Synthesis and fungicidal activities of positional isomers of the N-thienylcarboxamide

Hiroyuki Katsuta; Tomomi Shirakawa; Miyuki Kawashima; Shinichi Banba

doi:10.1584/jpestics.D20-062

Abstract

To investigate the effects of bioisosteric replacement of the phenyl group with the thienyl group, N-phenylcarboxamide and three regioisomers of N-(substituted-thienyl)carboxamide were synthesized. The inhibitory activity on the succinate dehydrogenase prepared from the gray mold Botrytis cinerea as well as the fungicidal activity against B. cinerea were evaluated. Two isomers, N-(2-substituted-3-thienyl)carboxamide and N-(4-substituted-3-thienyl)carboxamide exhibited the same level of activity as the phenyl derivative, whereas N-(3-substituted-2-thienyl)carboxamide exhibited lower activity than the phenyl derivative, suggesting that the 2-substituted-3-thienyl and 4-substituted-3-thienyl groups functioned as bioisosteres of the phenyl group in N-phenylcarboxamide, but the other did not.

Introduction

Penthiopyrad (1; Fig. 1) is a heterocyclic carboxamide fungicide that was developed by Mitsui Chemicals Agro, Inc., and it exhibits high activity against various plant pathogens that belong to the Ascomycota and Basidiomycota phyla.^1,2) Penthiopyrad is classified as a succinate dehydrogenase inhibitor (SDHI), which inhibits mitochondrial respiration in plant pathogenic fungi by binding to succinate dehydrogenase (SDH).^3,4) Penthiopyrad consists of a pyrazole carbonyl moiety and a thiophene amine moiety. With regard to the pyrazole carbonyl moiety, there is a large difference in the activity against gray mold between positional isomers, and this difference has been attributed to the difference in binding affinities to SDH in a docking study.⁵⁾

Fig. 1. Penthiopyrad and relevant compound.

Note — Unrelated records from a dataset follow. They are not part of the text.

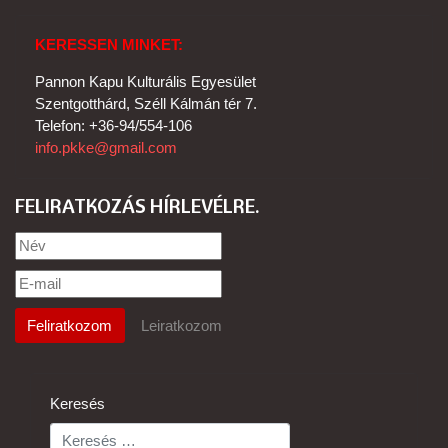
KERESSEN MINKET:
Pannon Kapu Kulturális Egyesület
Szentgotthárd, Széll Kálmán tér 7.
Telefon: +36-94/554-106
info.pkke@gmail.com
FELIRATKOZÁS HÍRLEVÉLRE
Keresés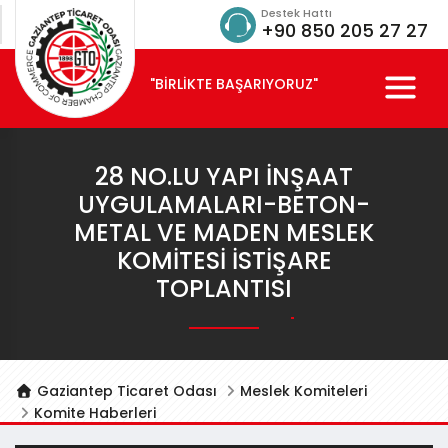
Destek Hattı
+90 850 205 27 27
"BİRLİKTE BAŞARIYORUZ"
28 NO.LU YAPI İNŞAAT
UYGULAMALARI-BETON-
METAL VE MADEN MESLEK
KOMITESI İSTIŞARE
TOPLANTISI
Gaziantep Ticaret Odası
Meslek Komiteleri
Komite Haberleri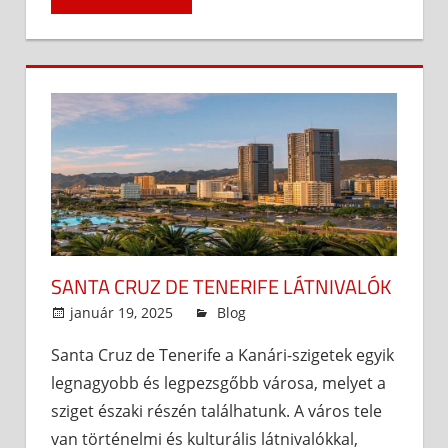
SANTA CRUZ DE TENERIFE LÁTNIVALÓK
január 19, 2025
admin
Blog
Santa Cruz de Tenerife a Kanári-szigetek egyik
legnagyobb és legpezsgőbb városa, melyet a
sziget északi részén találhatunk. A város tele
van történelmi és kulturális látnivalókkal,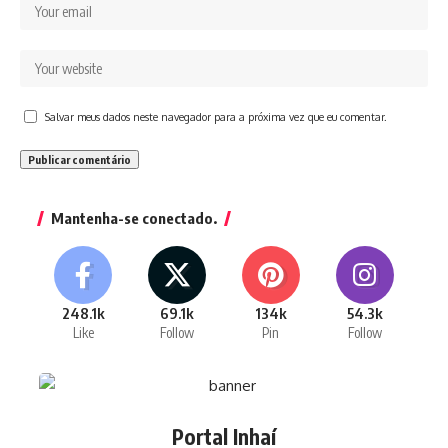
Salvar meus dados neste navegador para a próxima vez que eu comentar.
Mantenha-se conectado.
248.1k
69.1k
134k
54.3k
Like
Follow
Pin
Follow
Portal Inhaí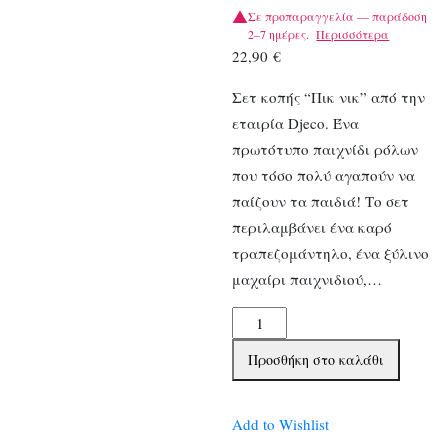
Σε προπαραγγελία — παράδοση
2–7 ημέρες.
Περισσότερα
22,90
€
Σετ κοπής “Πικ νικ” από την
εταιρία Djeco. Ένα
πρωτότυπο παιχνίδι ρόλων
που τόσο πολύ αγαπούν να
παίζουν τα παιδιά! Το σετ
περιλαμβάνει ένα καρό
τραπεζομάντηλο, ένα ξύλινο
μαχαίρι παιχνιδιού,…
Djeco
ξύλινο
Προσθήκη στο καλάθι
παιχνίδι
ρόλων
-
Add to Wishlist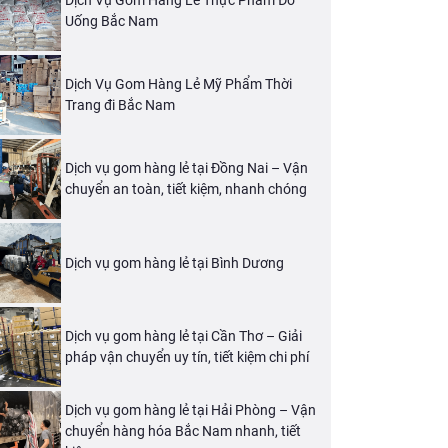
Dịch Vụ Gom Hàng Lẻ Thực Phẩm Đồ
Uống Bắc Nam
Dịch Vụ Gom Hàng Lẻ Mỹ Phẩm Thời
Trang đi Bắc Nam
Dịch vụ gom hàng lẻ tại Đồng Nai – Vận
chuyển an toàn, tiết kiệm, nhanh chóng
Dịch vụ gom hàng lẻ tại Bình Dương
Dịch vụ gom hàng lẻ tại Cần Thơ – Giải
pháp vận chuyển uy tín, tiết kiệm chi phí
Dịch vụ gom hàng lẻ tại Hải Phòng – Vận
chuyển hàng hóa Bắc Nam nhanh, tiết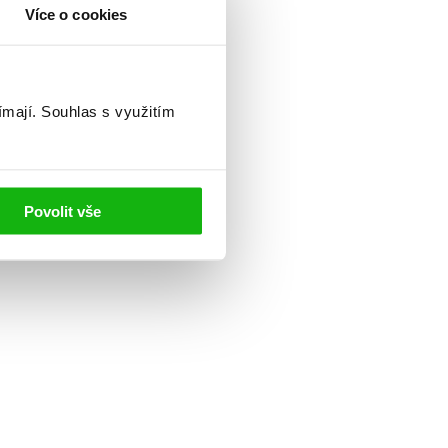
Více o cookies
ímají.
Souhlas s využitím
Povolit vše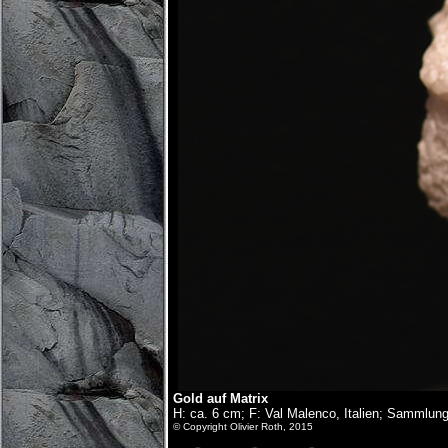
Gold auf Matrix
H: ca. 6 cm; F: Val Malenco, Italien; Sammlung
© Copyright Olivier Roth, 2015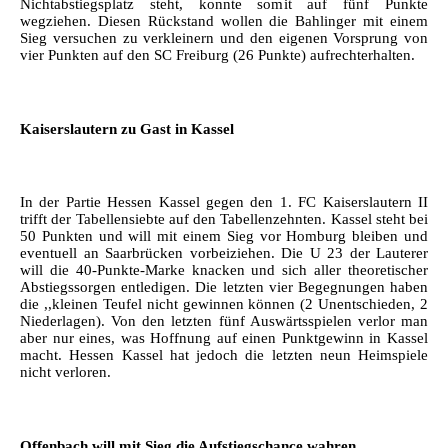
Nichtabstiegsplatz steht, konnte somit auf fünf Punkte
wegziehen. Diesen Rückstand wollen die Bahlinger mit einem
Sieg versuchen zu verkleinern und den eigenen Vorsprung von
vier Punkten auf den SC Freiburg (26 Punkte) aufrechterhalten.
Kaiserslautern zu Gast in Kassel
In der Partie Hessen Kassel gegen den 1. FC Kaiserslautern II
trifft der Tabellensiebte auf den Tabellenzehnten. Kassel steht bei
50 Punkten und will mit einem Sieg vor Homburg bleiben und
eventuell an Saarbrücken vorbeiziehen. Die U 23 der Lauterer
will die 40-Punkte-Marke knacken und sich aller theoretischer
Abstiegssorgen entledigen. Die letzten vier Begegnungen haben
die ,,kleinen Teufel nicht gewinnen können (2 Unentschieden, 2
Niederlagen). Von den letzten fünf Auswärtsspielen verlor man
aber nur eines, was Hoffnung auf einen Punktgewinn in Kassel
macht. Hessen Kassel hat jedoch die letzten neun Heimspiele
nicht verloren.
Offenbach will mit Sieg die Aufstiegschance wahren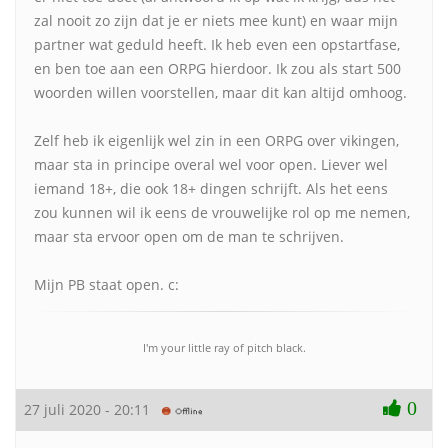
zal nooit zo zijn dat je er niets mee kunt) en waar mijn
partner wat geduld heeft. Ik heb even een opstartfase,
en ben toe aan een ORPG hierdoor. Ik zou als start 500
woorden willen voorstellen, maar dit kan altijd omhoog.
Zelf heb ik eigenlijk wel zin in een ORPG over vikingen,
maar sta in principe overal wel voor open. Liever wel
iemand 18+, die ook 18+ dingen schrijft. Als het eens
zou kunnen wil ik eens de vrouwelijke rol op me nemen,
maar sta ervoor open om de man te schrijven.
Mijn PB staat open. c:
I'm your little ray of pitch black.
0
27 juli 2020 - 20:11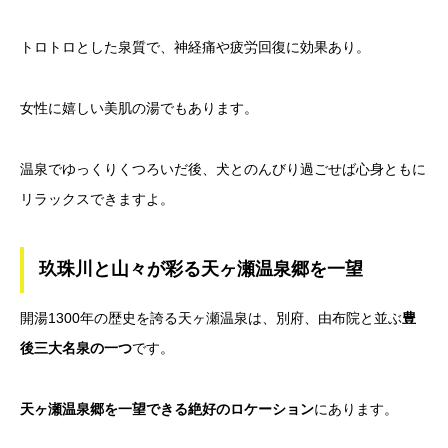
トロトロとした泉質で、神経痛や疲労回復に効果あり。
女性に嬉しい美肌の湯でもあります。
温泉でゆっくりくつろいだ後、犬とのんびり過ごせば心身ともに
リラックスできますよ。
玖珠川と山々が彩る天ヶ瀬温泉郷を一望
開湯1300年の歴史を誇る天ヶ瀬温泉は、別府、由布院と並ぶ
豊
後三大名泉の一つ
です。
天ヶ瀬温泉郷を一望できる絶好のロケーション
にあります。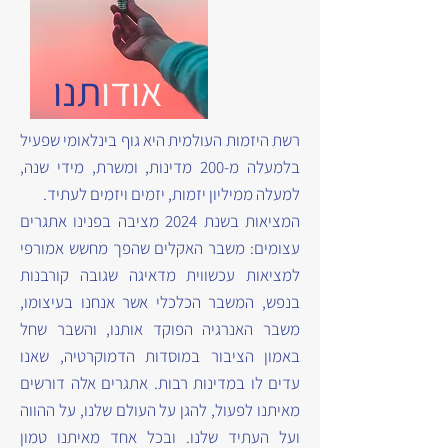
אודו
תנו
רשת היזמות העולמית היא גוף בינלאומי שפעיל
בלמעלה מ-200 מדינות, ומשרת, מידי שנה,
למעלה ממיליון יזמות, יזמים ויזמים לעתיד.
המציאות בשנת 2024 מציבה בפנינו אתגרים
עצומים: משבר האקלים שהפך מחשש אמורפי
למציאות עכשווית מדאיגה שגובה קורבנות
בנפש, המשבר הכלכלי אשר אנחנו בעיצומו,
משבר האנרגיה הפוקד אותנו, והשבר שחל
באמון הציבור במוסדות הדמוקרטיה, שאנו
עדים לו במדינות רבות. אתגרים אלה דורשים
מאיתנו לפעול, להגן על העולם שלנו, על ההווה
ועל העתיד שלנו. ובכל אחד מאיתנו טמון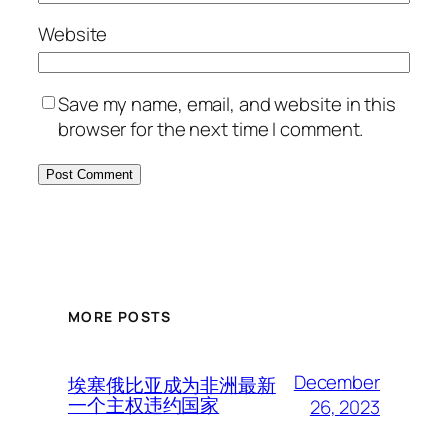
Website
Save my name, email, and website in this
browser for the next time I comment.
MORE POSTS
December
埃塞俄比亚成为非洲最新
一个主权违约国家
26, 2023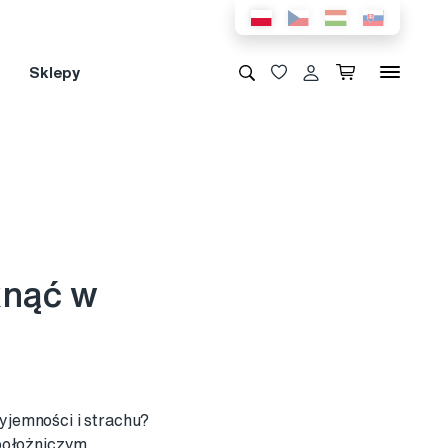
Sklepy
knąć w
zyjemności i strachu?
położniczym.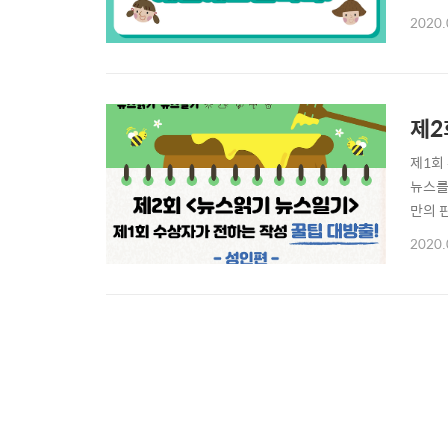
다. 
2020.
뉴스 
만을 적
제2
제1회
뉴스를
만의 
이야기
2020.
정리할
산 문제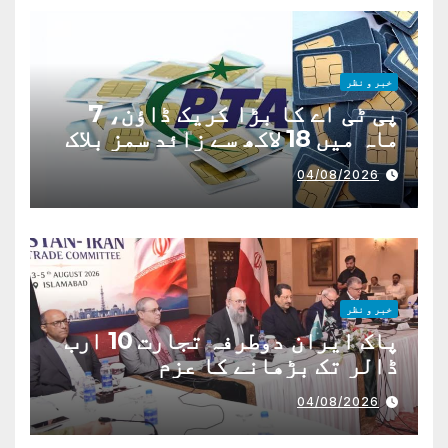
خبر و نظر
پی ٹی اے کا بڑا کریک ڈاؤن، 7
ماہ میں 18 لاکھ سے زائد سمز بلاک
04/08/2026
خبر و نظر
پاک ایران دوطرفہ تجارت 10 ارب
ڈالر تک بڑھانے کا عزم
04/08/2026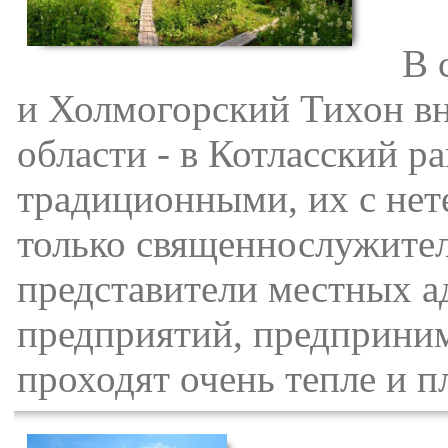
В се
и Холмогорский Тихон вн
области - в Котласский р
традиционными, их с нете
только священнослужител
представители местных а
предприятий, предприним
проходят очень тепле и п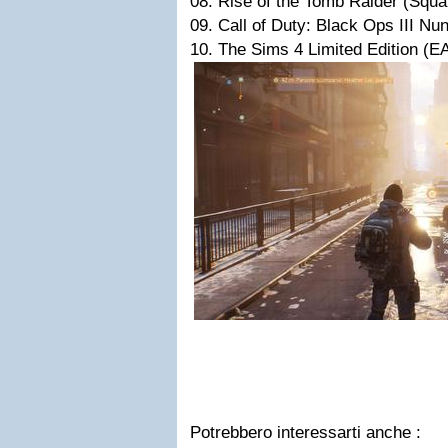
08. Rise of the Tomb Raider (Squa
09. Call of Duty: Black Ops III Nun
10. The Sims 4 Limited Edition (E
Potrebbero interessarti anche :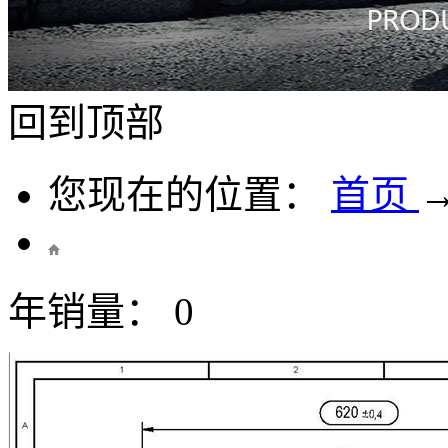
回到顶部
您现在的位置：
首页
年销量： 0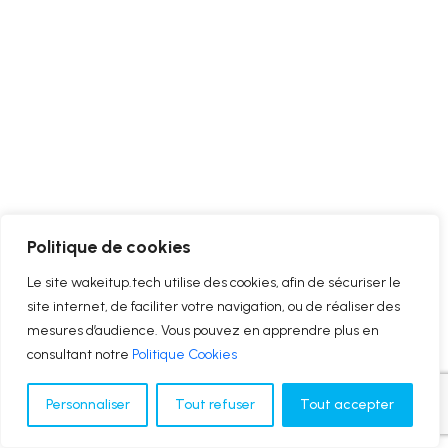
Politique de cookies
Le site wakeitup.tech utilise des cookies, afin de sécuriser le
site internet, de faciliter votre navigation, ou de réaliser des
mesures d’audience. Vous pouvez en apprendre plus en
consultant notre
Politique Cookies
Personnaliser
Tout refuser
Tout accepter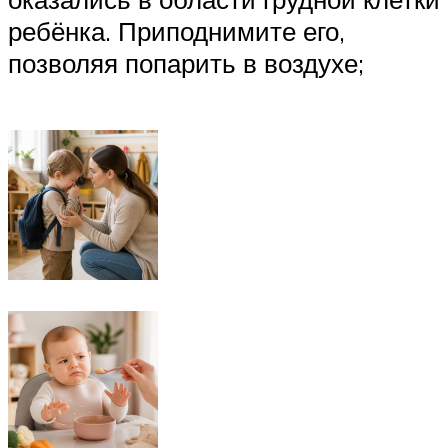
ребёнка. Приподнимите его,
позволяя попарить в воздухе;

With regard to the thiophene amine moiety, penthiopyrad (1) and the corresponding N-phenyl compound, N-[2-(1,3-dimethylbutyl)]phenyl-1-methyl-3-(trifluoromethyl)pyrazole-4-carboxamide (2), exhibit the same level of activity against various diseases, suggesting that the 2-substituted-3-thienyl group can function as a bioisostere of the 2-substituted-phenyl group.¹⁾ As a thienyl group with a substituent in the ortho position of the amino group, three possible regioisomers are permitted (i.e., the 2-substituted-3-thienyl, 4-substituted-3-thienyl, and 3-substituted-2-thienyl groups; Fig. 2). Thus, it is an interesting question whether these isomers can be bioisosteres of the phenyl group similar to the 2-substituted-3-thienyl group.

Fig. 2. Three thiophene regioisomers and corresponding phenyl derivative.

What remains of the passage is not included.